▽

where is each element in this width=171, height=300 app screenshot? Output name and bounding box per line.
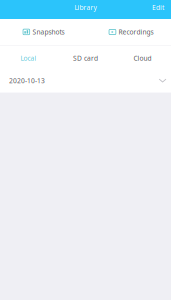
staticText: Cloud <box>134 54 152 63</box>
button[interactable]: Recordings <box>86 19 171 45</box>
staticText: Local <box>20 54 36 63</box>
staticText: Edit <box>152 3 164 12</box>
button[interactable]: Edit <box>145 2 171 16</box>
staticText: Library <box>74 3 96 12</box>
staticText: Snapshots <box>32 28 64 36</box>
staticText: 2020-10-13 <box>9 76 45 85</box>
button[interactable]: SD card <box>57 46 114 69</box>
button[interactable]: Cloud <box>114 46 171 69</box>
button[interactable]: 2020-10-13 <box>0 69 171 93</box>
button[interactable]: Local <box>0 46 57 69</box>
staticText: Recordings <box>118 28 154 36</box>
button[interactable]: Snapshots <box>0 19 86 45</box>
staticText: SD card <box>73 54 98 63</box>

△

Brief:
An exact copy of every record above is required, with all pictures omitted.

Result of this task:
where is each element in this width=171, height=300 app screenshot? Output name and bounding box per line.
staticText: Cloud <box>134 54 152 63</box>
button[interactable]: Recordings <box>86 19 171 45</box>
staticText: Local <box>20 54 36 63</box>
staticText: Edit <box>152 3 164 12</box>
button[interactable]: Edit <box>145 2 171 16</box>
staticText: Library <box>74 3 96 12</box>
staticText: Snapshots <box>32 28 64 36</box>
staticText: 2020-10-13 <box>9 76 45 85</box>
button[interactable]: SD card <box>57 46 114 69</box>
button[interactable]: Cloud <box>114 46 171 69</box>
button[interactable]: 2020-10-13 <box>0 69 171 93</box>
button[interactable]: Local <box>0 46 57 69</box>
staticText: Recordings <box>118 28 154 36</box>
button[interactable]: Snapshots <box>0 19 86 45</box>
staticText: SD card <box>73 54 98 63</box>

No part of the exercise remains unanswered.